Over the last two years the prospects for this becoming reality have withered on the vine. They are now officially dead.

"It proved impossible to find a way," Brake says, of ensuring the committee would be in control of "individual members" rather than just being packed with government supporters "to ensure the committee was actually just the government in disguise".

Yes, individual MPs were never going to be given enough power to actually stop the government doing what it wants. That would have been a step too far. But by letting backbenchers in on the process it would at least have started a conversation, reformers believed.

There are alternatives.

Some believe the House business committee is the one idea from the Wright committee that should never be embraced. There are better ways to open up the process, they suggest.

The answer comes on a Thursday with business questions. This is the opportunity for MPs to grill William Hague about the procedural scandals that are inflicted on the Commons every week – scandals like the guillotine motions brutally cutting short debate on vital issues. Instead MPs tend to use the session to raise pet concerns about this or that.

How about creating a scheduling committee where the leader of the House could answer questions every week? MPs could even hold a vote on the proposed schedule for the following week; this would be the moment for backbenchers to raise concerns about issues like the European arrest warrant, when the government unnecessarily won itself negative headlines for messing with the spirit of parliamentary rules.

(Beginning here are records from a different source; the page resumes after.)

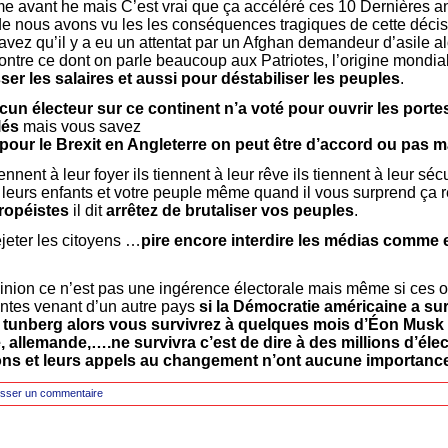
e avant he mais C’est vrai que ça accéléré ces 10 Dernières a
de nous avons vu les les conséquences tragiques de cette déci
ez qu’il y a eu un attentat par un Afghan demandeur d’asile alo
ontre ce dont on parle beaucoup aux Patriotes, l’origine mondial
ser les salaires et aussi pour déstabiliser les peuples
.
cun électeur sur ce continent n’a voté pour ouvrir les porte
lés
mais vous savez
 pour le Brexit en Angleterre on peut être d’accord ou pas ma
nent à leur foyer ils tiennent à leur rêve ils tiennent à leur séc
 leurs enfants et votre peuple même quand il vous surprend ça 
ropéistes
il dit
arrêtez de brutaliser vos peuples
.
eter les citoyens …
pire encore interdire les médias comme
nion ce n’est pas une ingérence électorale mais même si ces 
entes venant d’un autre pays
si la Démocratie américaine a su
 tunberg alors vous survivrez à quelques mois d’Éon Musk
 allemande,….ne survivra c’est de dire à des millions d’éle
ons et leurs appels au changement n’ont aucune importanc
isser un commentaire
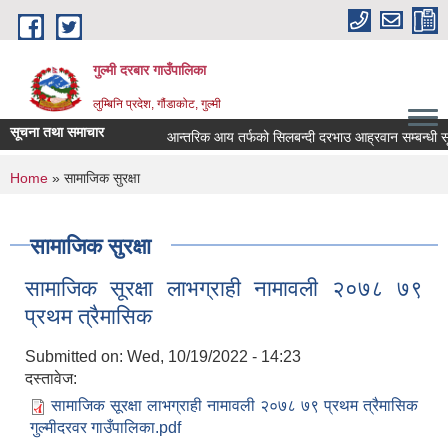
Skip to main content
गुल्मी दरबार गाउँपालिका
लुम्बिनि प्रदेश, गौंडाकोट, गुल्मी
सूचना तथा समाचार
आन्तरिक आय तर्फको सिलबन्दी दरभाउ आह्रवान सम्बन्धी सूच
You are here
Home
» सामाजिक सुरक्षा
सामाजिक सुरक्षा
सामाजिक सूरक्षा लाभग्राही नामावली २०७८ ७९
प्रथम त्रैमासिक
Submitted on:
Wed, 10/19/2022 - 14:23
दस्तावेज:
सामाजिक सूरक्षा लाभग्राही नामावली २०७८ ७९ प्रथम त्रैमासिक
गुल्मीदरवर गाउँपालिका.pdf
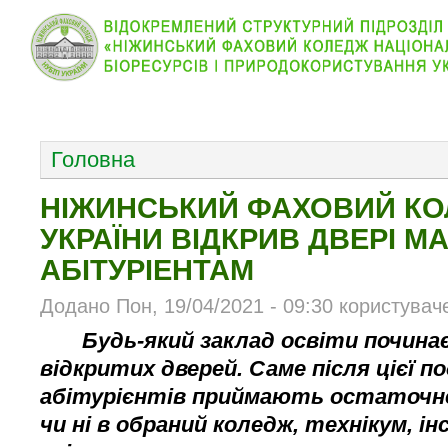
КОЛЕДЖ
НОВИНИ
АБІТУРІЄНТУ
ВІДДІЛ
ОСНОВНОЕ МЕНЮ
Головна
НІЖИНСЬКИЙ ФАХОВИЙ КО
УКРАЇНИ ВІДКРИВ ДВЕРІ М
АБІТУРІЕНТАМ
Додано Пон, 19/04/2021 - 09:30 користувач
Будь-який заклад освіти почина
відкритих дверей
. Саме після цієї п
абітурієнтів приймають остаточн
чи ні в обраний коледж, технікум, і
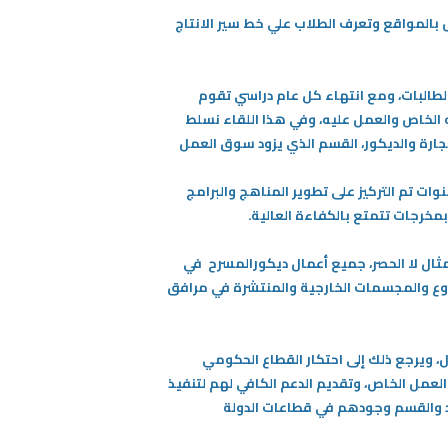
بالمواقع وتعرف الطلاب علي خط سير الانتاج
الطالبات، ومع انتهاء كل عام دراسي تقوم
الخاص والعمل عليه، وفي هذا اللقاء نسلط
جارة والديكور، القسم الذي يزود سوق العمل
ير منذ بداية تأسيسه في فترة الثمانينات حتى عام 2006 ، وخلال هذه السنوات تم التركيز على تطوير المناهج والبرامج
مخرجات تتمتع بالكفاءة العالية.
مثال لا الحصر، جميع أعمال ديكورالمسرح في
روع والمجسمات الخارجية والمنتشرة في مرافق
ويرجع ذلك إلى احتكار القطاع الحكومي
العمل الخاص، وتقديم الدعم الكافي لهم لتنفيذ
د والقسم وجودهم في قطاعات الدولة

The Leader of the House is not going anywhere near this sort of idea. Neither will Labour. Until the backbenchers can at least agree on a way forward, there is not even the slightest chance of any reform.

Division and disappointment: The legacy of a scandal

Five years on from Wright and the expenses scandal which triggered it, there have been some changes. But mostly there have just been disappointments.

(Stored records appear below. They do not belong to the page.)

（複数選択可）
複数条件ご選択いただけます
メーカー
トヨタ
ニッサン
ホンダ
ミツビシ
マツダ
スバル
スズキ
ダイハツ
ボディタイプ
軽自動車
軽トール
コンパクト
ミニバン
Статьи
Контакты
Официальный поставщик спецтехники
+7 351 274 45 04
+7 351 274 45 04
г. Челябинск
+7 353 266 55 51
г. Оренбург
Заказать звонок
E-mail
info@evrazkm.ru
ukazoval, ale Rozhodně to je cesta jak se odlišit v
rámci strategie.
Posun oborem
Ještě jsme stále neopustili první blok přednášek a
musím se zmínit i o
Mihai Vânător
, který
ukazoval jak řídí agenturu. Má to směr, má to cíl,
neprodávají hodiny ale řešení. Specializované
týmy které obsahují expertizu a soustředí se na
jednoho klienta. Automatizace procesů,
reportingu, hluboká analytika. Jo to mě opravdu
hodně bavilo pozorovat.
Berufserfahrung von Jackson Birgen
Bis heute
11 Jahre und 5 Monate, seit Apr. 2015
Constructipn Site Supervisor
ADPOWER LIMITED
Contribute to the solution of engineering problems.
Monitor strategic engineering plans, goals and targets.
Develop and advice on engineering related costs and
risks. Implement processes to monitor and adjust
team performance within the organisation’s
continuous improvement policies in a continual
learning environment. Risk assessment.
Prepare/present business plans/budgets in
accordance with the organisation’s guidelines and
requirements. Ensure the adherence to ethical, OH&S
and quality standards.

"This is an 800-pound gorilla versus a mouse," Allen says of the relationship between government and parliament.

"Fundamentally the psychoanalysis of the gorilla is that deep down it knows its power is not legitimate because it is not directly elected. So to get legitimacy it must have control of a legitimate institution to endorse what it does."

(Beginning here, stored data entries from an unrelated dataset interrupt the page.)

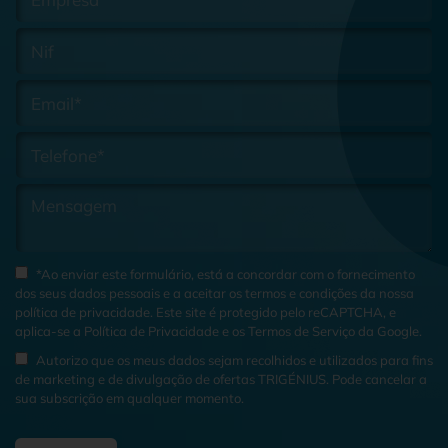
*Ao enviar este formulário, está a concordar com o fornecimento
dos seus dados pessoais e a aceitar os termos e condições da nossa
política de privacidade
. Este site é protegido pelo reCAPTCHA, e
aplica-se a
Política de Privacidade
e os
Termos de Serviço
da Google.
Autorizo que os meus dados sejam recolhidos e utilizados para fins
de marketing e de divulgação de ofertas TRIGÉNIUS. Pode cancelar a
sua subscrição em qualquer momento.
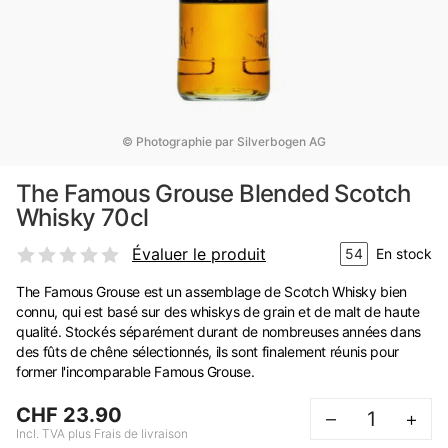
© Photographie par Silverbogen AG
The Famous Grouse Blended Scotch
Whisky 70cl
Évaluer le produit
54
En stock
The Famous Grouse est un assemblage de Scotch Whisky bien
connu, qui est basé sur des whiskys de grain et de malt de haute
qualité. Stockés séparément durant de nombreuses années dans
des fûts de chêne sélectionnés, ils sont finalement réunis pour
former l'incomparable Famous Grouse.
CHF 23.90
–
+
Incl. TVA plus Frais de livraison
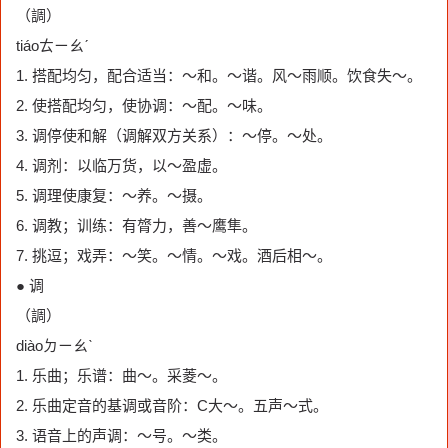
（調）
tiáoㄊㄧㄠˊ
1. 搭配均匀，配合适当：～和。～谐。风～雨顺。饮食失～。
2. 使搭配均匀，使协调：～配。～味。
3. 调停使和解（调解双方关系）：～停。～处。
4. 调剂：以临万货，以～盈虚。
5. 调理使康复：～养。～摄。
6. 调教；训练：有膂力，善～鹰隼。
7. 挑逗；戏弄：～笑。～情。～戏。酒后相～。
● 调
（調）
diàoㄉㄧㄠˋ
1. 乐曲；乐谱：曲～。采菱～。
2. 乐曲定音的基调或音阶：C大～。五声～式。
3. 语音上的声调：～号。～类。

Graham Allen MP, chair of the political and constitutional reform committee

Allen's analogy is rather well-developed, actually. He talks about the backbench business committee having managed to set out its parameters "while not stinging the foot of the gorilla and getting stomped on". He applauds John Bercow for complaining about government outrages in these terms: "The mouse can squeak as it's trodden upon, and that is permissible. Long may the Speaker be a great squeaker."

Bercow's achievements shouldn't be downplayed: thanks to the increased use of urgent questions he has succeeded in making parliament more relevant for journalists covering the big news stories of the day. Now he wants to go further, perhaps by reforming the arcane language used in parliament in order to make it "more relevant to what "people are debating and discussing in the Dog And Duck".

It's a nice idea, but it doesn't solve the problem. Parliament is too close to government, so it's no surprised the general public are just as confused and alienated as ever. The majority of voters remain fundamentally confused about the role parliament has.

"There's a perception for people outside the Westminster village that politicians listen to party donors, to lobbyists, and they don't listen to voters," says Alex Runswick, the director of campaign group Unlock Democracy. "That's not entirely fair, but there's a perception they're cut out of this process. It's so important we challenge that and find ways of doing politics better… It's this idea that politics is not something that is done to people, but that they can proactively engage with it."

But there is not much impetus behind efforts to fix it. The 'us' and 'them' in British politics continues to dominate. Not even the great reforming zeal which followed the expenses scandal has managed to fix that.